AWS Secrets Manager (via a startup step):

export SNOWFLAKE_PASSWORD="$(aws secretsmanager get-secret-value --secret-id snowflake/password --query SecretString --output text)"

Snowflake Usage

Minimal Contract

version: "1.0.0"
dataset: silver_crm_customers

metadata:
  snowflake_account: env:SNOWFLAKE_ACCOUNT
  snowflake_user: env:SNOWFLAKE_USER
  snowflake_password: env:SNOWFLAKE_PASSWORD
  snowflake_warehouse: env:SNOWFLAKE_WAREHOUSE
  snowflake_database: ANALYTICS
  snowflake_schema: SILVER
  source_table: ANALYTICS.SILVER.CRM_CUSTOMERS

quality:
  row_rules:
    - not_null: email
    - regex_match:
        field: email
        pattern: "^[^@]+@[^@]+\\.[^@]+$"
  dataset_rules:
    - null_ratio:
        field: email
        max: 0.05

transformations:
  - trim:
      fields: ["email"]
  - lower:
      fields: ["email"]

CLI

lakelogic run --engine snowflake --contract contract.yaml --source ANALYTICS.SILVER.CRM_CUSTOMERS

Python

from lakelogic import DataProcessor

processor = DataProcessor(engine="snowflake", contract="contract.yaml")
good_df, bad_df = processor.run_source("ANALYTICS.SILVER.CRM_CUSTOMERS")

BigQuery Usage

Minimal Contract

version: "1.0.0"
dataset: silver_crm_customers

metadata:
  bigquery_project: my-project-id
  source_table: my-project-id.silver.crm_customers

quality:
  row_rules:
    - not_null: email
  dataset_rules:
    - unique: customer_id

transformations:
  - deduplicate:
      on: ["email"]
      sort_by: ["created_at"]
      order: desc

CLI

lakelogic run --engine bigquery --contract contract.yaml --source my-project-id.silver.crm_customers

Python

from lakelogic import DataProcessor

processor = DataProcessor(engine="bigquery", contract="contract.yaml")
good_df, bad_df = processor.run_source("my-project-id.silver.crm_customers")

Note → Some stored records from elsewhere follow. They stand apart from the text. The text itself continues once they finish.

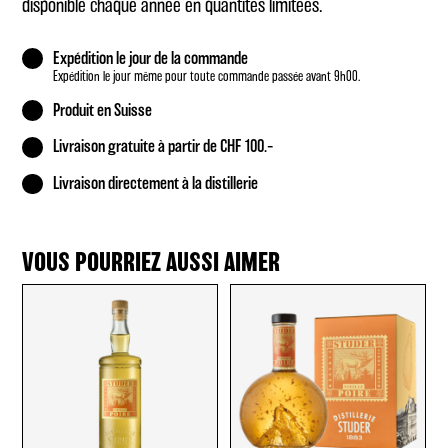
disponible chaque année en quantités limitées.
Expédition le jour de la commande
Expédition le jour même pour toute commande passée avant 9h00.
Produit en Suisse
Livraison gratuite à partir de CHF 100.–
Livraison directement à la distillerie
VOUS POURRIEZ AUSSI AIMER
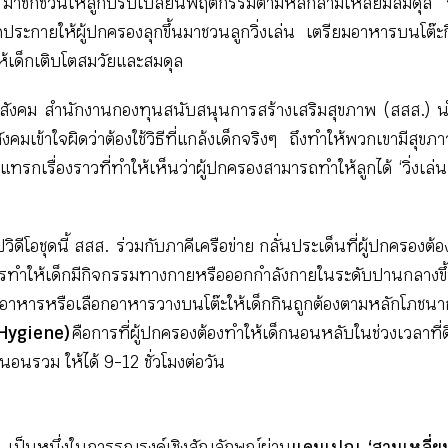
” มาชักชวนให้ลูกปรับเปลี่ยนพฤติกรรมตามหลักสามเหลี่ยมสมดุล “วิ่
ารจุดประกายให้ผู้ปกครองลุกขึ้นมาชวนลูกวิ่งเล่น เตรียมอาหารบนโต
ให้เด็กเติบโตสมวัยและสมดุล
ื่อสังคม สำนักงานกองทุนสนับสนุนการสร้างเสริมสุขภาพ (สสส.) นำ
ังคมเข้าใจผิดว่าต้องใช้วิธีที่แกล้งเด็กจริงๆ ถึงทำให้พวกเขามีสุ
รกเรื่องราวที่ทำให้เห็นว่าผู้ปกครองสามารถทำให้ลูกได้ ‘วิ่งเล่น 
ีโอชุดนี้ สสส. ร่วมกับภาคีเครือข่าย กลั่นประเด็นที่ผู้ปกครองต้องรู
ารทำให้เด็กมีกิจกรรมทางกายหรือออกกำลังกายในระดับปานกลางขึ
ำอาหารหรือเลือกอาหารวางบนโต๊ะให้เด็กกินถูกต้องตามหลักโภชน
 Hygiene)
คือการที่ผู้ปกครองต้องทำให้เด็กนอนหลับในช่วงเวลาที
งนอนรวม ให้ได้ 9-12 ชั่วโมงต่อวัน
”
เป็นหนึ่งในการรณรงค์เชิงสัญลักษณ์ผ่าน
แคมเปญ ‘สามเหลี่ยม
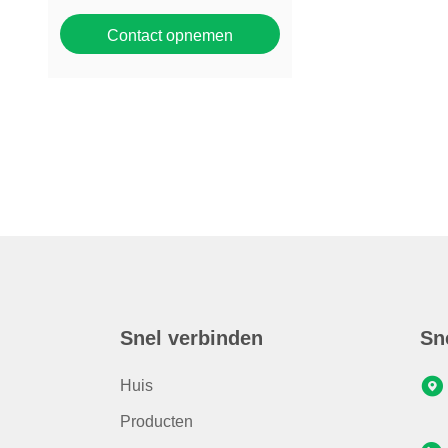
Contact opnemen
Snel verbinden
Sn
Huis
Producten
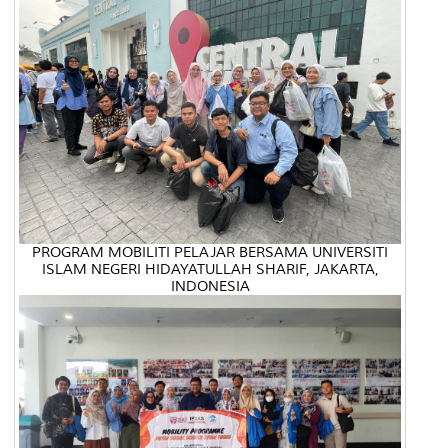
PROGRAM MOBILITI PELAJAR BERSAMA UNIVERSITI
ISLAM NEGERI HIDAYATULLAH SHARIF, JAKARTA,
INDONESIA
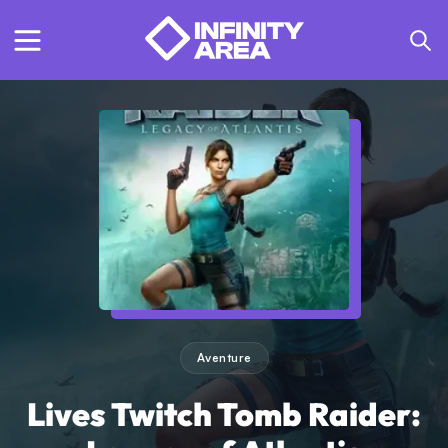
Aventure
Lives Twitch Tomb Raider:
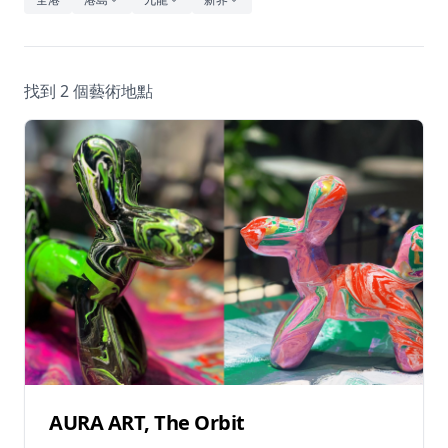
休閒
音樂
找到 2 個藝術地點
AURA ART, The Orbit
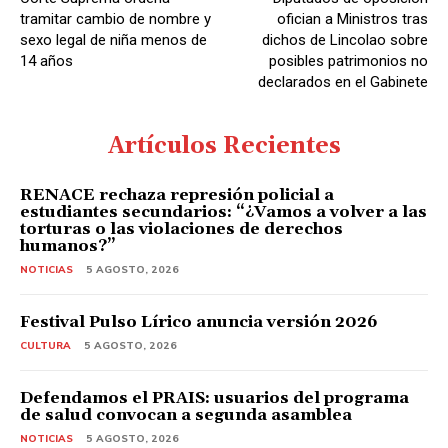
r
tramitar cambio de nombre y
ofician a Ministros tras
d
sexo legal de niña menos de
dichos de Lincolao sobre
14 años
posibles patrimonios no
e
declarados en el Gabinete
A
u
Artículos Recientes
d
i
RENACE rechaza represión policial a
o
estudiantes secundarios: “¿Vamos a volver a las
torturas o las violaciones de derechos
humanos?”
NOTICIAS
5 AGOSTO, 2026
Festival Pulso Lírico anuncia versión 2026
CULTURA
5 AGOSTO, 2026
Defendamos el PRAIS: usuarios del programa
de salud convocan a segunda asamblea
NOTICIAS
5 AGOSTO, 2026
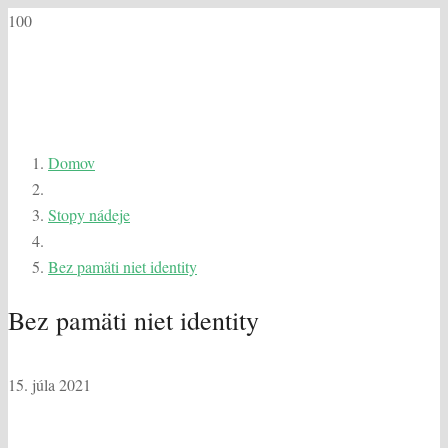
Domov
Stopy nádeje
Bez pamäti niet identity
Bez pamäti niet identity
15. júla 2021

Table links are required for Snowflake/BigQuery. You can declare them two ways:

links:
  - name: dim_geography
    table: ANALYTICS.DIM.GEOGRAPHY
    type: table

Or:

links:
  - name: dim_geography
    path: table:ANALYTICS.DIM.GEOGRAPHY

Permissions & Caveats

  • The adapter uses temporary tables/views for each step.
  • The Snowflake/BigQuery role must allow creating temp objects.
  • Warehouse adapters are not auto-discovered. Always set engine.
  • File paths (CSV/Parquet) are not supported here; use Spark/Polars/DuckDB for file-based runs.

If you need staged file ingestion into the warehouse, use Spark or a warehouse-native load step before running LakeLogic.